Calculateur d’orbite géostationnaire

Rédigé par Thierno Sadou Diallo, formule vérifiée selon notre méthodologie • Mis à jour le 22/08/2026

L'altitude d'une orbite géostationnaire terrestre se calcule à partir de la troisième loi de Kepler, en cherchant le rayon d'orbite dont la période égale exactement la rotation de la Terre (le jour sidéral, 86 164,1 secondes). Ce rayon vaut environ 42 163 km depuis le centre de la Terre, soit une altitude d'environ 35 792 km au-dessus de la surface.

Explication

Un satellite en orbite géostationnaire reste en permanence au-dessus du même point de l'équateur terrestre, car sa période orbitale correspond exactement à la période de rotation de la Terre sur elle-même — c'est pourquoi les antennes paraboliques de télévision par satellite n'ont jamais besoin d'être réorientées. Ce calculateur applique la troisième loi de Kepler dans le sens inverse de notre calculateur de période orbitale de Kepler : plutôt que de calculer la période à partir d'un rayon d'orbite donné, il cherche le rayon qui produit exactement la période souhaitée. Un point d'attention souvent négligé : la période de référence n'est pas le jour solaire de 24 heures (86 400 s), mais le jour sidéral, légèrement plus court (86 164,1 s) — c'est le temps que met la Terre pour effectuer une rotation complète par rapport aux étoiles lointaines, la référence pertinente en mécanique orbitale, alors que le jour solaire de 24h mesure le temps entre deux passages du Soleil au même endroit du ciel, une durée légèrement différente à cause du déplacement de la Terre sur son orbite autour du Soleil pendant ce temps. Utiliser 24h au lieu du jour sidéral change le résultat d'environ 77 km d'altitude — une différence faible en proportion, mais qui illustre l'importance de cette distinction en aérospatiale.
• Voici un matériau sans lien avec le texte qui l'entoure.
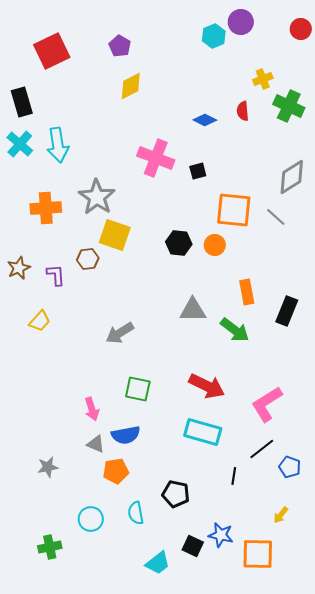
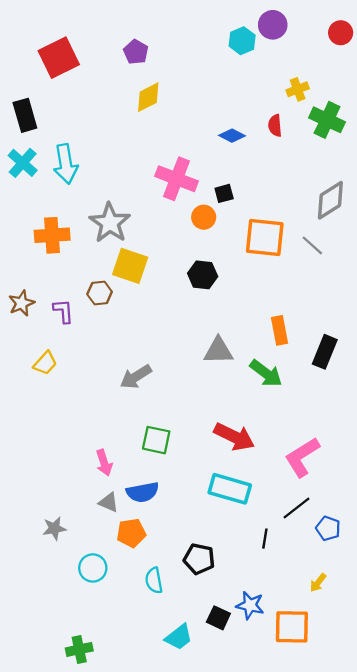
orange circle: (215, 245) -> (204, 217), moved
cyan circle: (91, 519) -> (93, 568), moved
green cross: (50, 547) -> (79, 649), moved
Exemple : orbite géostationnaire terrestre

Données d'entrée

Période : 86 164,1 s (jour sidéral). Masse de la Terre : 5,972×10²⁴ kg. Rayon terrestre : 6 371 km.

Calcul

Rayon d’orbite = (G × M × T² ÷ 4π²)^(1/3) ≈ 42 163 km depuis le centre. Altitude = 42 163 − 6 371 ≈ 35 792 km au-dessus de la surface.

Résultat

Les satellites géostationnaires orbitent à environ 35 792 km d’altitude au-dessus de l’équateur.

Questions fréquentes

Pourquoi tous les satellites géostationnaires sont-ils à la même altitude ?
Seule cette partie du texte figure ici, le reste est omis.